Composto de paisagens vistas da janela de um carro, repetidas à exaustão; fragmentos de entrevistas e do registro de manifestações de demagogia explícita, não concretiza o que o próprio diretor anuncia, em ritmo pausado e tom solene, como sendo o  objetivo do projeto. No final, a impressão é que esqueceu o propósito de “pensar o Brasil”, declarado na narração inicial. Sem ter conseguido “fazer um filme sobre o Brasil indo ao encontro da realidade de vida do Peru e da Bolívia”, Eryk Rocha tão pouco chega ao destino anunciado – “o coração aberto da América do Sul”.

Nos 17’ iniciais, o trajeto de alguns milhares de quilômetros, entre o Rio de Janeiro e Rondônia, é percorrido sem que quase nada, além de algumas imagens pitorescas, pareça ter despertado o interesse do realizador. É o caso de perguntar por que não começa logo na fronteira.

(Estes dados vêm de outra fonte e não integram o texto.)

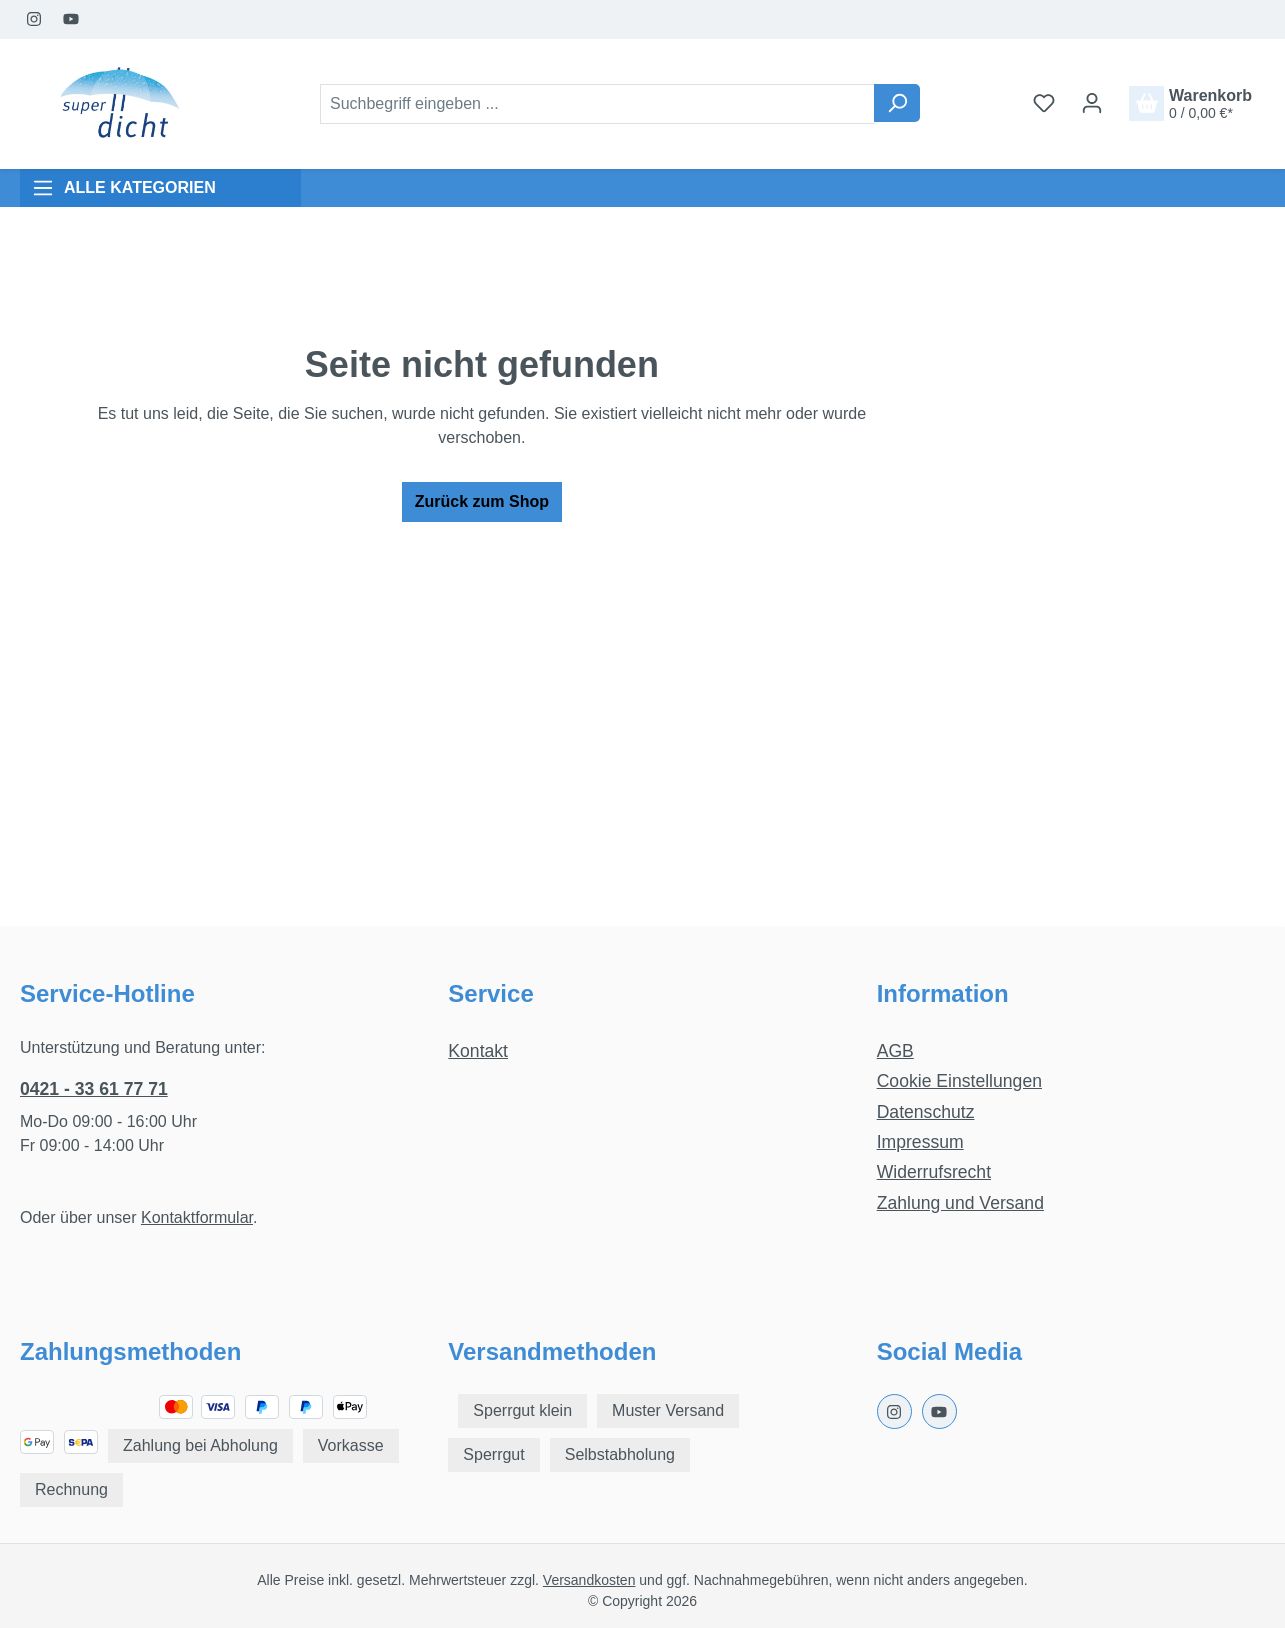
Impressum (920, 1142)
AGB (895, 1051)
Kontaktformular (197, 1217)
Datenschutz (926, 1112)
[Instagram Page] (34, 19)
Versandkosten (589, 1580)
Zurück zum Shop (482, 501)
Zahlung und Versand (960, 1203)
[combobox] (597, 104)
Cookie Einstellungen (959, 1081)
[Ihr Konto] (1092, 103)
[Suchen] (897, 103)
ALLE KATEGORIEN (124, 188)
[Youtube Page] (71, 19)
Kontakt (478, 1051)
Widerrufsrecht (934, 1172)
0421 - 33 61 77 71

Seguem-se closes de peruanos, trechos breves de depoimentos em voz “off”, menções ao consumo de daime. Não há sinal aparente de nenhum esforço para interagir com esses entrevistados, estabelecendo relação que permita saber quem são, o que fazem e o que pensam. A atitude de Erik Rocha é utilitária, no pior estilo da reportagem jornalística apressada. As declarações são claramente direcionadas por uma pauta pré-estabelecida de quem parece estar preocupado em retomar a estrada. A primeira vez que ouvimos a voz do diretor, gravada durante a viagem, é depois de 35’, quando pergunta “como você vê aqui no Peru a participação indígena na política?”. Essa visão pré-concebida e postura ligeira tornam difícil responder a perguntas tão abrangentes quanto as formuladas no início do documentário: “que continente é esse?”; “que parte do continente é essa?”.

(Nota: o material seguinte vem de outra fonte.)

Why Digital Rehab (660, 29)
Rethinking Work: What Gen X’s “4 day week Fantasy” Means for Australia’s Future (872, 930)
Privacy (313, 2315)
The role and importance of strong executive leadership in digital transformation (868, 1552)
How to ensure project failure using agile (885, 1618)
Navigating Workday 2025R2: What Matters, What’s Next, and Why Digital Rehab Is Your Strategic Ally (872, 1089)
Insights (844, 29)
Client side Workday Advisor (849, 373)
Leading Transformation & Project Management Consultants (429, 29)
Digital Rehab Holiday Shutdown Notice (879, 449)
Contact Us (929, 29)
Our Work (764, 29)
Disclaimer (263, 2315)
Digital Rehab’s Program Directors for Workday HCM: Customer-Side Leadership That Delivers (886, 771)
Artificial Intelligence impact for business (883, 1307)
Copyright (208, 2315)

Ao chegar à Bolívia e dar voz ao presidente Evo Morales, através de um discurso dele feito nas Nações Unidas, parece aderir à demagógica proposta de um “socialismo andino” que  pretenderia “terminar as empresas transnacionais”. Não se percebe, por parte do realizador, nenhuma demonstração de que tenha tentado, ao menos, entender o que está ocorrendo na Bolívia. Limita-se a mostrar algumas manifestações que supostamente seriam significativas por si mesmas. O caráter populista do regime transparece do discurso de um menino de boina e camisa xadrez abotoada até o pescoço: “Evo! O presidente da Bolívia! Com a força dos pobres será possível a revolução. Com essa bendita revolução que todos levamos adiante. Avante Bolívia! Avante os direitos! Avante com as socializações! Avante Evo cocalero! Pela democracia!”. Em momentos como esse, a retórica socialista adquire caráter nitidamente fascista.

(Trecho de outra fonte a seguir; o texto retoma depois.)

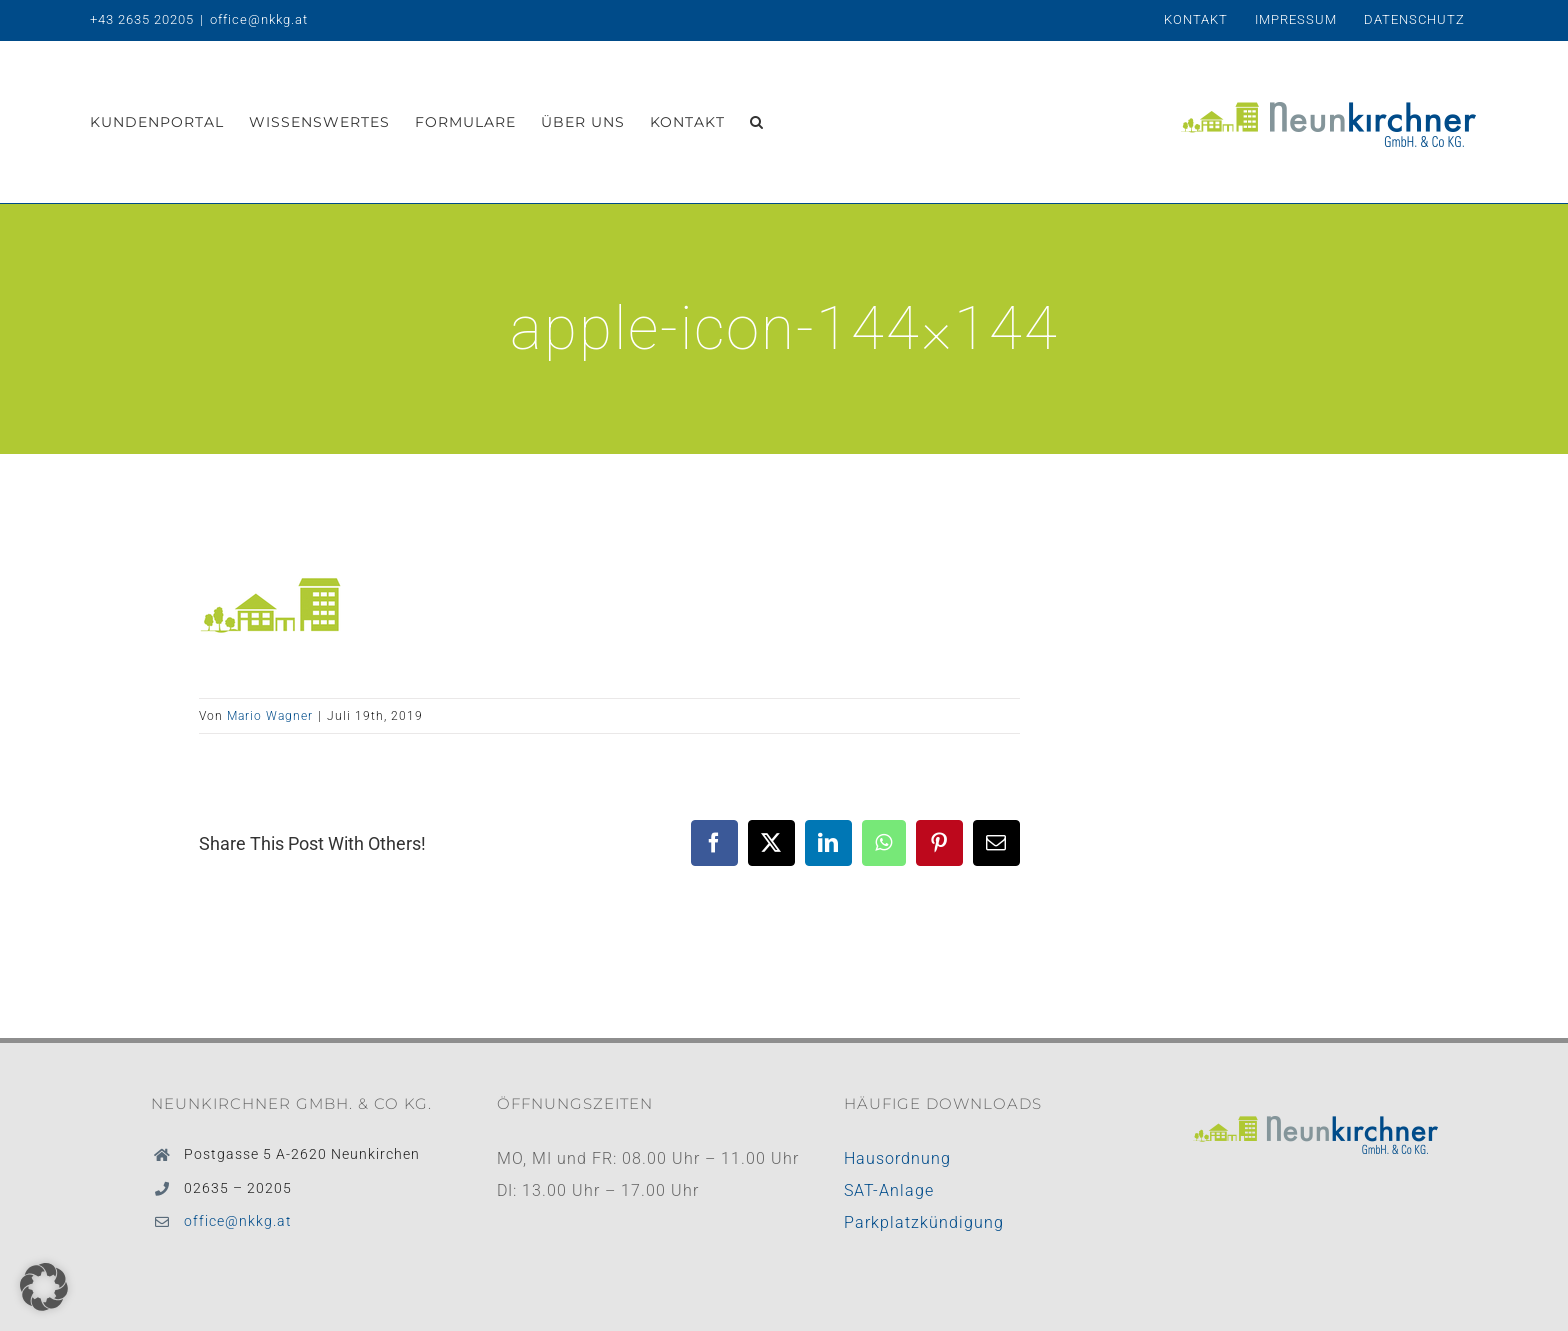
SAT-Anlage (889, 1190)
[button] (757, 122)
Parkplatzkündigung (924, 1222)
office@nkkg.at (259, 19)
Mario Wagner (270, 716)
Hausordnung (897, 1158)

Ir à Bolívia e não gravar em uma mina seria um lapso que não se permitiria. A solução foi visitar uma mina abandonada, o que apenas acentua o caráter turístico do documentário.

Apesar de ter laços pessoais peruanos e brasileiros, Eryk Rocha é tratado na Bolívia como “gringo”. E, em nenhum momento, consegue romper a barreira que essa condição impõe. Fracassa, portanto, na tentativa de fazer um filme “inventado dia-a-dia” tratando da América indígena.

( é distribuido pela Videofilmes, empresa da qual o editor da piauí, João Moreira Salles, é sócio.)